# Site Maintenance July 28



## Janet H (Jul 27, 2011)

Due to preventive maintenance the forum may be offline starting July 28,  2011 starting at 1:01 EDT (5:01 GMT).  This maintenance window is  scheduled for 2 hours but the hope is that it will be no more than 30  minutes. 

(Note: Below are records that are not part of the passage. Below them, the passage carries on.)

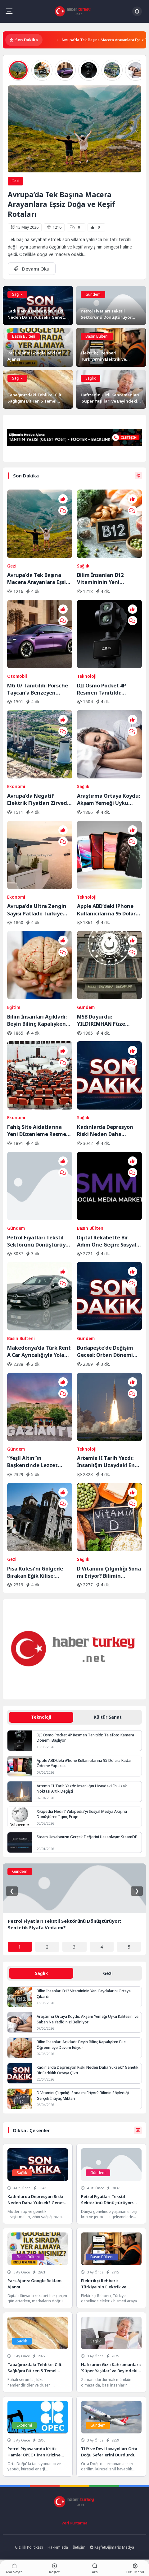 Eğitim (13, 1007)
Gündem (93, 294)
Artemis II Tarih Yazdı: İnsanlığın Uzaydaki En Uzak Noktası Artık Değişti (106, 1461)
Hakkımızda (57, 2547)
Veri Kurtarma (74, 2523)
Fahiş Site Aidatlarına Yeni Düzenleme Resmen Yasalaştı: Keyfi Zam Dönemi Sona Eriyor (38, 1130)
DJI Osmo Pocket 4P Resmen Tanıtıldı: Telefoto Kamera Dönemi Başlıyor (109, 689)
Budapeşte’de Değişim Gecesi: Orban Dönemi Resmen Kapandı (105, 1351)
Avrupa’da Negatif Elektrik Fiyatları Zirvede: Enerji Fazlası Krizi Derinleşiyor (39, 799)
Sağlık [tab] (41, 1973)
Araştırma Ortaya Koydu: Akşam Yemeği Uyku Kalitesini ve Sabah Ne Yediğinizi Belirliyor (108, 799)
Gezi (15, 181)
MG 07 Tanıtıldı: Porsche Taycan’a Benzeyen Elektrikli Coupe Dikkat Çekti (37, 689)
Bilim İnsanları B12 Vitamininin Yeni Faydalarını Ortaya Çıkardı (100, 578)
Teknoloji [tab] (41, 1717)
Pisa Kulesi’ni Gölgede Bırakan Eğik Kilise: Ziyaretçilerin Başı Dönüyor (35, 1572)
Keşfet (97, 2547)
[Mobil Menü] (9, 11)
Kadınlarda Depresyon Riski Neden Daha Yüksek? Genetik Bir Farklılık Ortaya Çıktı (105, 1130)
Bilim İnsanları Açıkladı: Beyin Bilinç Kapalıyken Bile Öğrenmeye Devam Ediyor (37, 1020)
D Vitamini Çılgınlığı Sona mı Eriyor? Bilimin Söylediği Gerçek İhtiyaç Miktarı (109, 1572)
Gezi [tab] (108, 1973)
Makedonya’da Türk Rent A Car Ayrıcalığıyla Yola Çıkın (39, 1351)
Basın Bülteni (23, 336)
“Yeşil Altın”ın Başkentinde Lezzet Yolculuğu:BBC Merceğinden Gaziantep (38, 1461)
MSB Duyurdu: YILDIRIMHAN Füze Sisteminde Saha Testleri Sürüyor (108, 1020)
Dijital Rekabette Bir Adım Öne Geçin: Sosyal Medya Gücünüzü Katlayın (106, 1241)
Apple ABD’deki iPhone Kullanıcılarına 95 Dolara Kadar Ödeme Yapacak (108, 909)
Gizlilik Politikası (29, 2547)
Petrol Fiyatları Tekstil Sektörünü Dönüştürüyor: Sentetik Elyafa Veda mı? (39, 1241)
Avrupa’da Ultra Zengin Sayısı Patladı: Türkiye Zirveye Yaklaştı (36, 909)
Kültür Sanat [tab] (108, 1717)
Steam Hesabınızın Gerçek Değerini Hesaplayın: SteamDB (87, 1837)
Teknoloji (87, 676)
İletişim (79, 2547)
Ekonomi (16, 786)
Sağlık (17, 294)
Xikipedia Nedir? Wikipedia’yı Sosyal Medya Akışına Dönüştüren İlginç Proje (82, 1814)
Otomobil (17, 676)
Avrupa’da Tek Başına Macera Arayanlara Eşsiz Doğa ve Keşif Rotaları (61, 204) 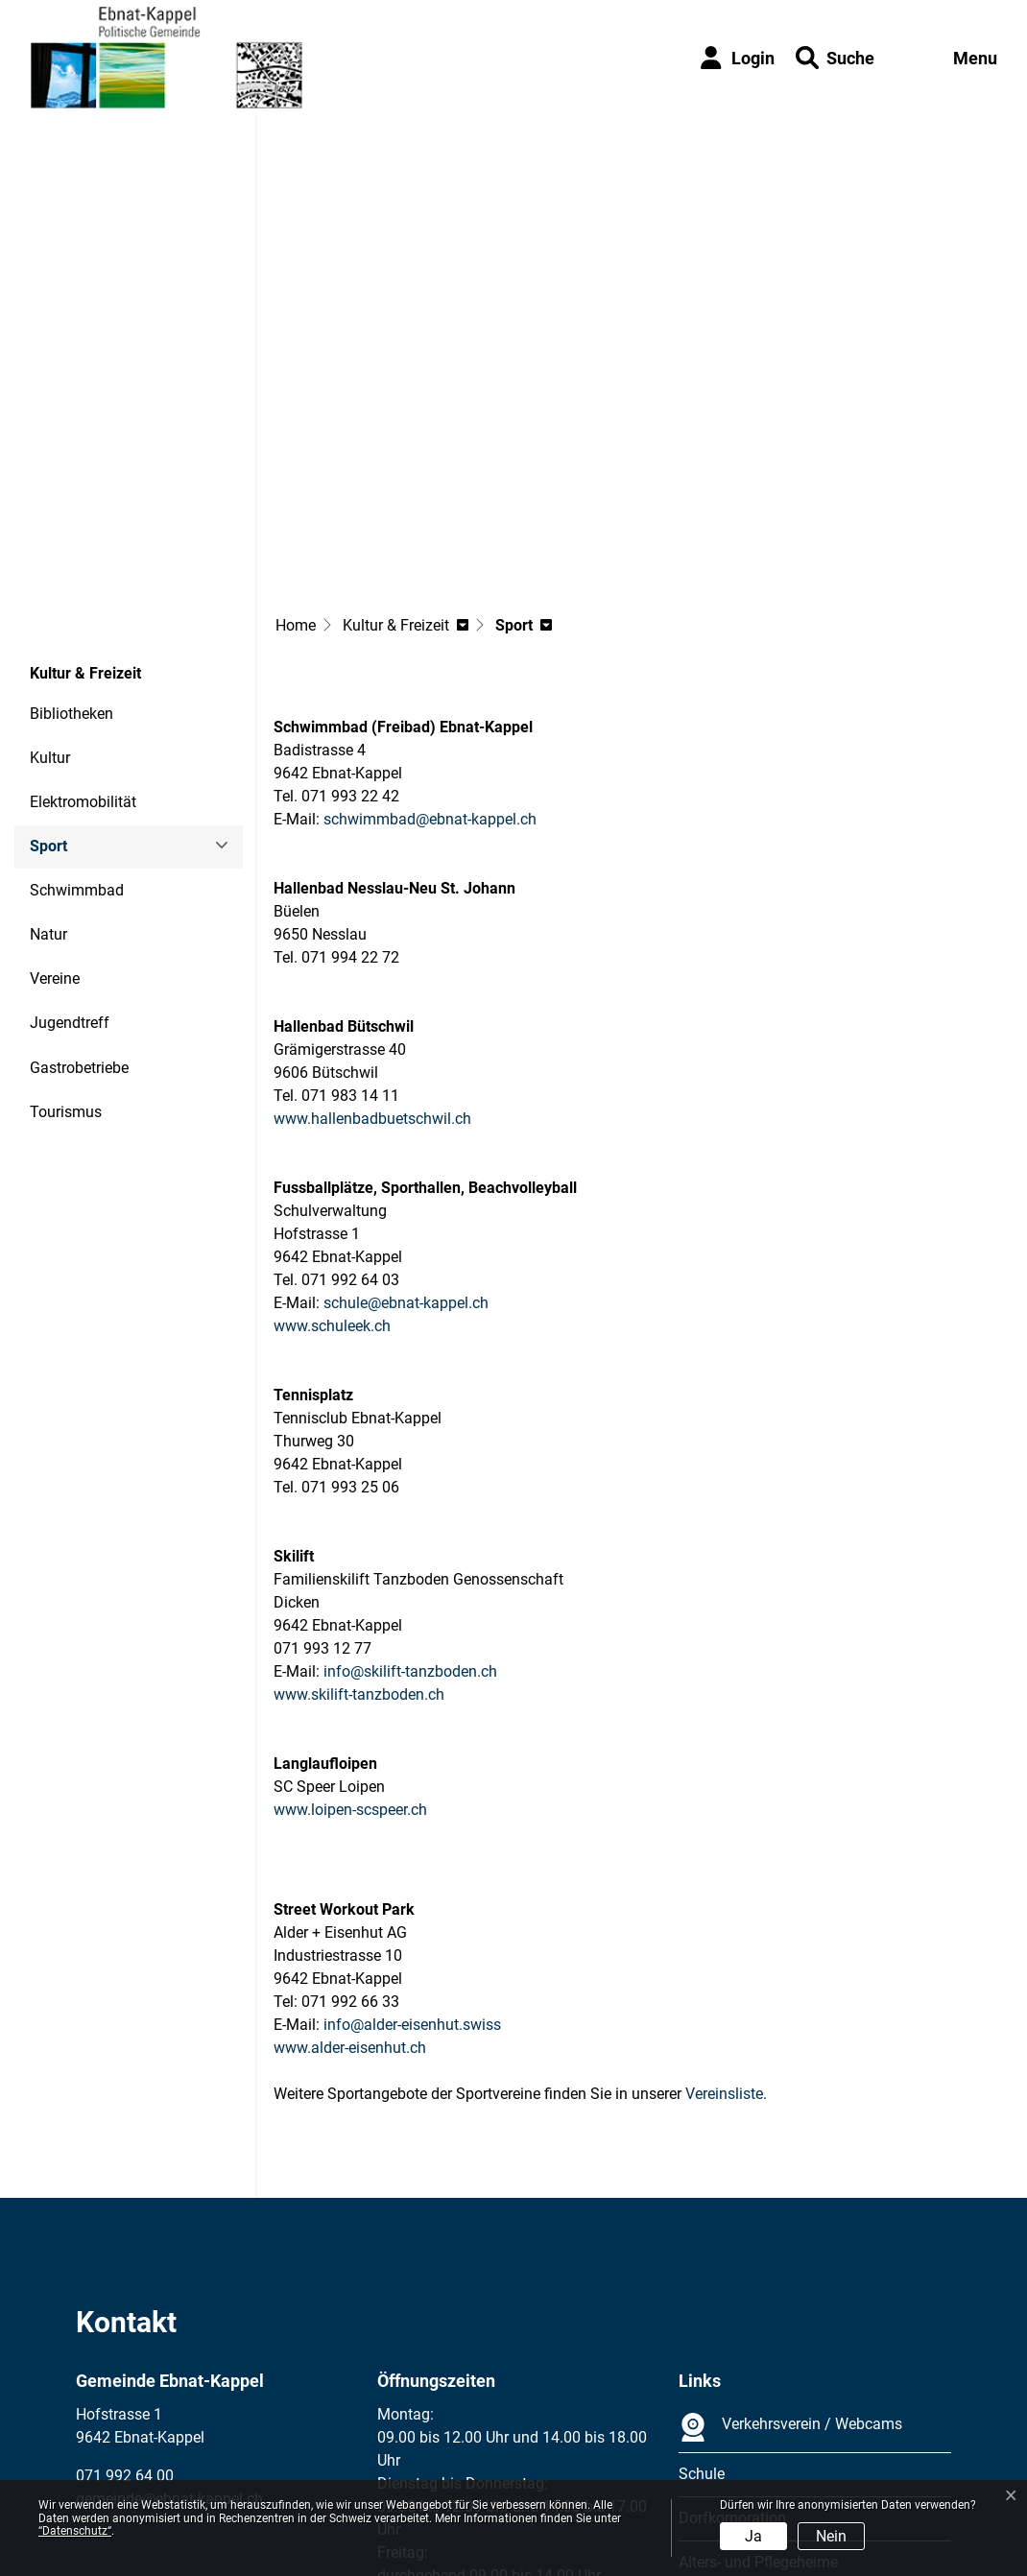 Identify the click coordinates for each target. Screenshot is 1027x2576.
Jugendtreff (69, 850)
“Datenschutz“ (74, 2531)
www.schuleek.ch (342, 1153)
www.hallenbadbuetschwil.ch (382, 946)
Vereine (55, 806)
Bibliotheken (71, 541)
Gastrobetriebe (79, 895)
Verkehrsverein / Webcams (790, 2254)
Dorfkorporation (732, 2345)
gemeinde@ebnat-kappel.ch (169, 2326)
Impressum (114, 2472)
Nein (831, 2536)
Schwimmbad (77, 717)
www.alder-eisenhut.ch (359, 1875)
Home (295, 452)
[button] (835, 58)
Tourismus (66, 939)
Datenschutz (206, 2472)
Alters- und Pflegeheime (758, 2389)
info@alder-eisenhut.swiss (412, 1852)
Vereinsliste (724, 1921)
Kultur (50, 585)
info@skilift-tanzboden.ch (410, 1499)
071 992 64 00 (125, 2303)
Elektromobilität (83, 629)
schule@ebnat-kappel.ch (406, 1130)
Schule (702, 2301)
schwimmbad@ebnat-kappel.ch (430, 646)
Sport (82, 680)
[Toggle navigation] (956, 58)
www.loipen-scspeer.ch (360, 1637)
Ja (753, 2536)
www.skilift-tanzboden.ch (369, 1522)
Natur (48, 761) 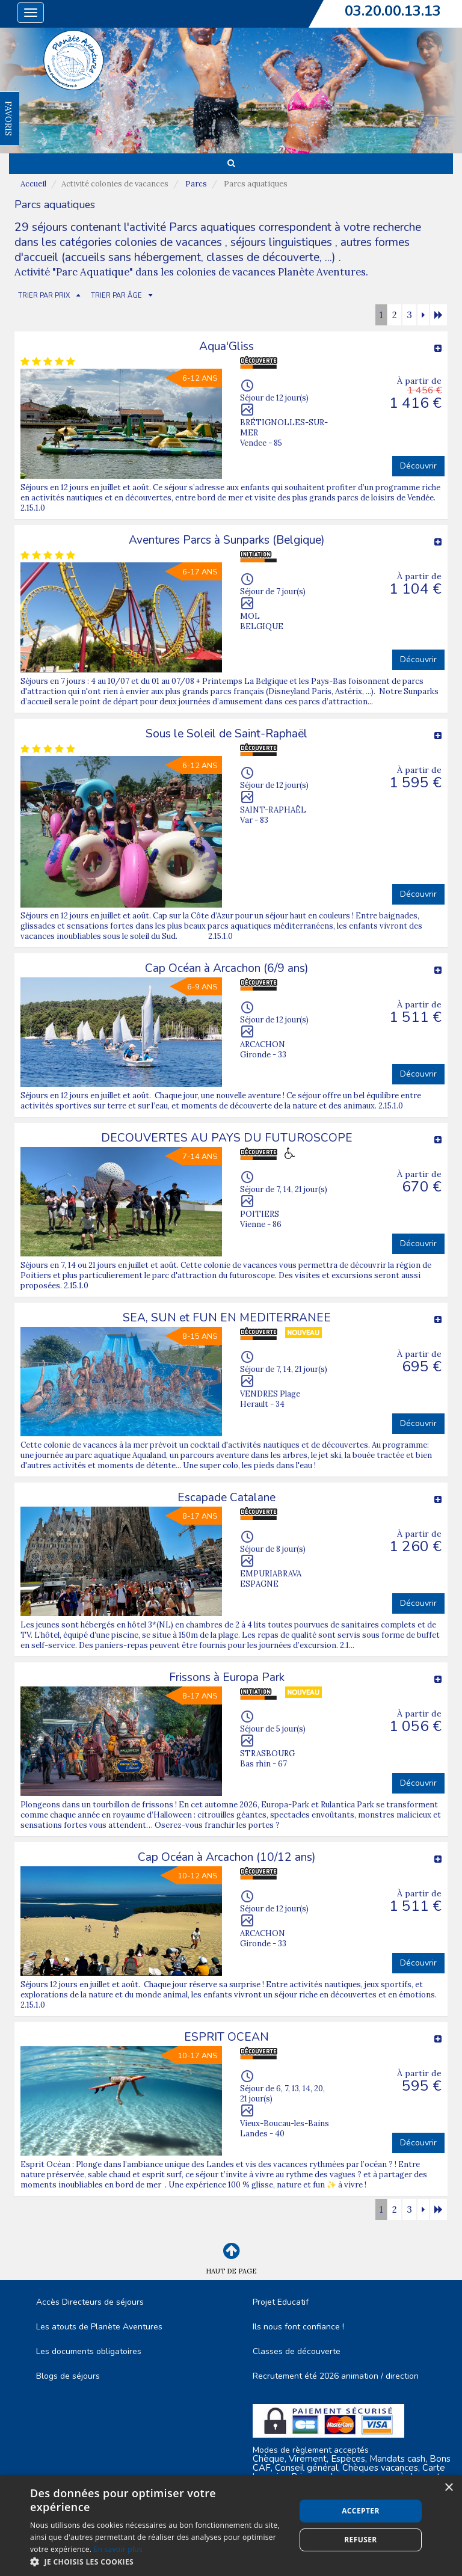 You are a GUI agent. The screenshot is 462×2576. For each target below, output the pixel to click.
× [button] (448, 2487)
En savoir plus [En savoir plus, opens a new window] (118, 2549)
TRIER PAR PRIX (44, 295)
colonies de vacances (170, 242)
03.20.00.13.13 (393, 10)
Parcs (196, 184)
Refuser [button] (360, 2540)
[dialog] (231, 2525)
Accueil (33, 184)
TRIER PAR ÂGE (116, 295)
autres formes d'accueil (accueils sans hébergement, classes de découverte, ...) (212, 250)
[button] (159, 2561)
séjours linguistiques (281, 242)
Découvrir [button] (418, 466)
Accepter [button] (361, 2511) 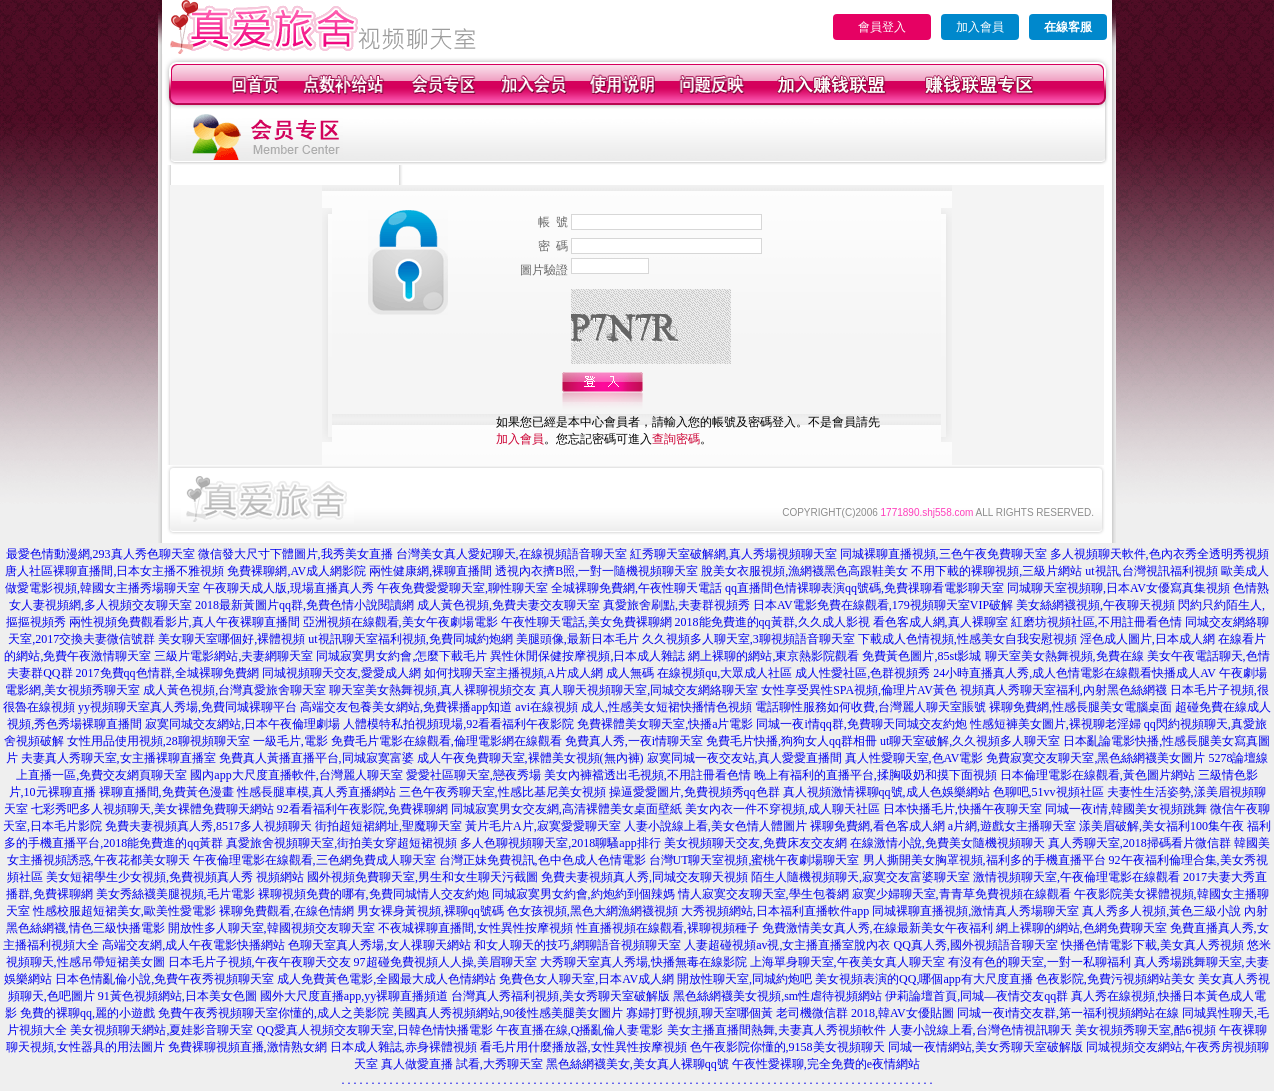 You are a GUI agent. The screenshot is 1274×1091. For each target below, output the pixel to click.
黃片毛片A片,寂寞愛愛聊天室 (543, 826)
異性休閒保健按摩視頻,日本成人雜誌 (587, 656)
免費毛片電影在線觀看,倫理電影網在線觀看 (446, 741)
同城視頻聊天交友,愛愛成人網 (341, 673)
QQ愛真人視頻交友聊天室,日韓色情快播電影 (374, 1030)
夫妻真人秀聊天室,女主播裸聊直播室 (118, 758)
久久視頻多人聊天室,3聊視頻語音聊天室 (748, 639)
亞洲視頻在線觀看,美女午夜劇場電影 (400, 622)
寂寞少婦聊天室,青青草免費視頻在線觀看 (961, 894)
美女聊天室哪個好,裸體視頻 (231, 639)
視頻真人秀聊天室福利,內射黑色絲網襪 (1063, 690)
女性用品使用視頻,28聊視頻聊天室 (158, 741)
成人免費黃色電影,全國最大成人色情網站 (386, 979)
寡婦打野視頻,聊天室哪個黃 (699, 1013)
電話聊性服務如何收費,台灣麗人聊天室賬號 (870, 707)
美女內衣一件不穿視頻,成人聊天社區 (782, 809)
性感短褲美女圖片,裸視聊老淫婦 (1055, 724)
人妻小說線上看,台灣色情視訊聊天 (980, 1030)
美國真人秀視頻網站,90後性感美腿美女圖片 (507, 1013)
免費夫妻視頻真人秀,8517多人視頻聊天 (208, 826)
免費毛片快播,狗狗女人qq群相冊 (791, 741)
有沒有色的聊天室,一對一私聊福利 (1039, 962)
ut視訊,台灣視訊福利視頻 (1151, 571)
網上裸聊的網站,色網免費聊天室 (1081, 928)
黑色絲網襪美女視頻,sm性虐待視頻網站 (777, 996)
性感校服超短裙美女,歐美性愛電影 (124, 911)
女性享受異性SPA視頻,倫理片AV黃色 (859, 690)
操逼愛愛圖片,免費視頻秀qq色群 (694, 792)
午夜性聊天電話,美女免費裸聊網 (586, 622)
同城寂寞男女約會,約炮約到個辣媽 (583, 894)
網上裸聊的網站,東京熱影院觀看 (773, 656)
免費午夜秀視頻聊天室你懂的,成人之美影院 (273, 1013)
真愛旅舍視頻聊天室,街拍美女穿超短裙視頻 (341, 843)
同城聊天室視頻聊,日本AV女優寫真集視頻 (1118, 588)
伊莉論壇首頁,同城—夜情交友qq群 (976, 996)
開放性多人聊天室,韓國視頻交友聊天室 (271, 928)
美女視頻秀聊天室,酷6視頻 (1145, 1030)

   We are apologize for any inconvenience.


----------



## Kayelle (Jul 27, 2011)

Thanks for the heads up Janet, and thanks also for all you do!


----------



## Aunt Bea (Jul 27, 2011)

Thanks for the heads up!

Good luck!


----------



## PrincessFiona60 (Jul 28, 2011)

Thanks Janet!


----------



## Bolas De Fraile (Jul 28, 2011)

Thanks for including me Janet, its wonderful to be taken into consideration


----------



## Somebunny (Jul 28, 2011)

Thank you Janet, we appreciate you


----------



## PrincessFiona60 (Jul 28, 2011)

Bolas De Fraile said:


> Thanks for including me Janet, its wonderful to be taken into consideration



Grinch Mean Time?


----------



## GB (Jul 28, 2011)

Thanks Janet, not just for the notification, but for all you do.


----------



## Bolas De Fraile (Jul 29, 2011)

PrincessFiona60 said:


> Grinch Mean Time?


Yes


----------



## PrincessFiona60 (Jul 29, 2011)

Bolas De Fraile said:


> Yes



Oh, you're a mean one!


----------